In this article, we investigate the impact of the introduction of a dynamic geometry environment on mathematical thinking by identifying changes in discourse engendered by its introduction in a high school geometry class. Our focus is on the teacher, and we find significant differences between static and dynamic geometry in terms of the ways in which the teacher talks about geometric objects, makes use of visual artifacts and models geometric reasoning. Even though these changes have major implications for the geometry being studied, they are made only very implicitly in the classroom.

Notes

1. This internship (school-based placement) was a required component of her two-year pre-service education programme. It involved her taking on increasing responsibility for teaching two or three high school mathematics courses.

2. It seems that Thomas meant to ask whether it is possible for a parallelogram to be a rhombus, given the fact that the sketch is showing a parallelogram and his follow-up statement that Sarah would try to drag the parallelogram to look like a rhombus.

3. We say implicit because the actual turn of phrase “be made into” is in the passive form, indicating perhaps a move toward generality (that anyone would do it, not just Sarah).

4. Although this principle was never accepted as sufficiently rigorous by modern geometers, Poncelet's goal was to provide a way for geometry to continue the tradition of Ancient Greek geometry, in which visual reasoning is central, but provide the level of generality - greater than that of the Greeks - that his contemporaries were achieving with their algebraic methods of analytic geometry. The particular relationship between objects of one class is not evident in the geometry of static figures: both Poncelet and dynamic geometry have their figures in motion.

5. Although Thomas did not go down this road, we find it useful to consider the way in which one could answer the new question in relation to the old one.

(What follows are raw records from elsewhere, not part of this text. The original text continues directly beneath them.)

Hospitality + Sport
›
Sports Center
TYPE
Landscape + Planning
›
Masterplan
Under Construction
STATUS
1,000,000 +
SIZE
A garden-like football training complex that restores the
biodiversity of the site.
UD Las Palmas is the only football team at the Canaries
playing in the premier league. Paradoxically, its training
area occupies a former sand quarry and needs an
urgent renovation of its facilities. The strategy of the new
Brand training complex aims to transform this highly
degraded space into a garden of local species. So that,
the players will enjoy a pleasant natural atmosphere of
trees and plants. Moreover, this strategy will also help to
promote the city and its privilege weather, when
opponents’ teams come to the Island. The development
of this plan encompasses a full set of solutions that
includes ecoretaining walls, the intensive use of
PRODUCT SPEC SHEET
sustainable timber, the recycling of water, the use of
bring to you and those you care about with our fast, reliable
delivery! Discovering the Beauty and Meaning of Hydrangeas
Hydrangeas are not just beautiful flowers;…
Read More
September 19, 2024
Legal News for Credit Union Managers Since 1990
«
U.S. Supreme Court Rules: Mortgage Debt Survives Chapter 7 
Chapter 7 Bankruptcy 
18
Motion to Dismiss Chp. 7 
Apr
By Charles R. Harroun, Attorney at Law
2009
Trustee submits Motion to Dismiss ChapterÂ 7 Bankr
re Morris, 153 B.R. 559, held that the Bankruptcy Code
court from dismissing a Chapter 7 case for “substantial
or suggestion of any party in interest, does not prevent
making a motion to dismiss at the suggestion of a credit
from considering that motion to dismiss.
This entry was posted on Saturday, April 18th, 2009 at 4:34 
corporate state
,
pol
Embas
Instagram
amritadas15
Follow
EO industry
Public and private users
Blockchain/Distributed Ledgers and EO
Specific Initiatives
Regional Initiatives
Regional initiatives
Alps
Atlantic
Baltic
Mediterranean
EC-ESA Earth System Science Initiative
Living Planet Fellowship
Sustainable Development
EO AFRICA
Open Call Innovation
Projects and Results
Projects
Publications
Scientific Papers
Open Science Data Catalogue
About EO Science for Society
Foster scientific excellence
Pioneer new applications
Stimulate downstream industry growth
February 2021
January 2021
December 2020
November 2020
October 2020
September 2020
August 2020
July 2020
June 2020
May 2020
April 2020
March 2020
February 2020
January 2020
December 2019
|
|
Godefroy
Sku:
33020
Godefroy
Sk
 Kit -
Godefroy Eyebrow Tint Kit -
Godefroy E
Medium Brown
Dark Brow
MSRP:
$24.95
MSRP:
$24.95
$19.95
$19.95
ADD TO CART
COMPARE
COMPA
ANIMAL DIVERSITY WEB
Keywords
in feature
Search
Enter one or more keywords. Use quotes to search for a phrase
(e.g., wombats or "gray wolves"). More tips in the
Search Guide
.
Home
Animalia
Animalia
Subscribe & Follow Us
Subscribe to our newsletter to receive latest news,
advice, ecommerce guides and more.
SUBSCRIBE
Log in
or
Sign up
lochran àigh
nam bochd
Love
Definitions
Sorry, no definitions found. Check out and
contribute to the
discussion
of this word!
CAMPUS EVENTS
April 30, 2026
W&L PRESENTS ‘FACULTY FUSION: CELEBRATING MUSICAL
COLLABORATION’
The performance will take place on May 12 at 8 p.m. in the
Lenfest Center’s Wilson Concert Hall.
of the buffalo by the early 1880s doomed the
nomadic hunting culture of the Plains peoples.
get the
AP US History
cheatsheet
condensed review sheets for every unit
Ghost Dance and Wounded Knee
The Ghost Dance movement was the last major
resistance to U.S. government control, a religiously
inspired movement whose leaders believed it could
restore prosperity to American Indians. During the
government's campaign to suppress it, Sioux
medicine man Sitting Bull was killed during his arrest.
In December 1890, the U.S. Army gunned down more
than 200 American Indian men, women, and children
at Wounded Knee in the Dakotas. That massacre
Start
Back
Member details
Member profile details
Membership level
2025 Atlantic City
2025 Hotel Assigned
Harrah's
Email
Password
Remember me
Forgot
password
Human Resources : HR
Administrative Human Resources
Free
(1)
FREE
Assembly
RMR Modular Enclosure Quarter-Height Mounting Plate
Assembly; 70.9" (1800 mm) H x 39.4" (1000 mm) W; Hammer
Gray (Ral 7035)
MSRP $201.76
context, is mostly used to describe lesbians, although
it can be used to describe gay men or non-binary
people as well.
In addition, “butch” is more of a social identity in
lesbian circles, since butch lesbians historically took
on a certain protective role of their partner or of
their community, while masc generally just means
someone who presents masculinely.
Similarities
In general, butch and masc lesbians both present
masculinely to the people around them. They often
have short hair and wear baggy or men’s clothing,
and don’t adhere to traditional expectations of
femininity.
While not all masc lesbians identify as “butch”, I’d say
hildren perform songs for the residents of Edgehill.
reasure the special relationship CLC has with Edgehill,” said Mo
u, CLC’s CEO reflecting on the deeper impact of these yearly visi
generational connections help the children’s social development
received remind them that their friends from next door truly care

In fact, the new question does not fully address the original form of the question (“Is <this shape> a <that shape > ?”), because it is just concerned with showing that one can make at least one rhombus out of a particular parallelogram. In order to address the original question, one must show that any parallelogram can be dragged to make any rhombus.

6. This struck us as an interesting move, perhaps indicating his wish to return to a more comfortable or familiar discourse where objects are static and continuous transformations are impossible.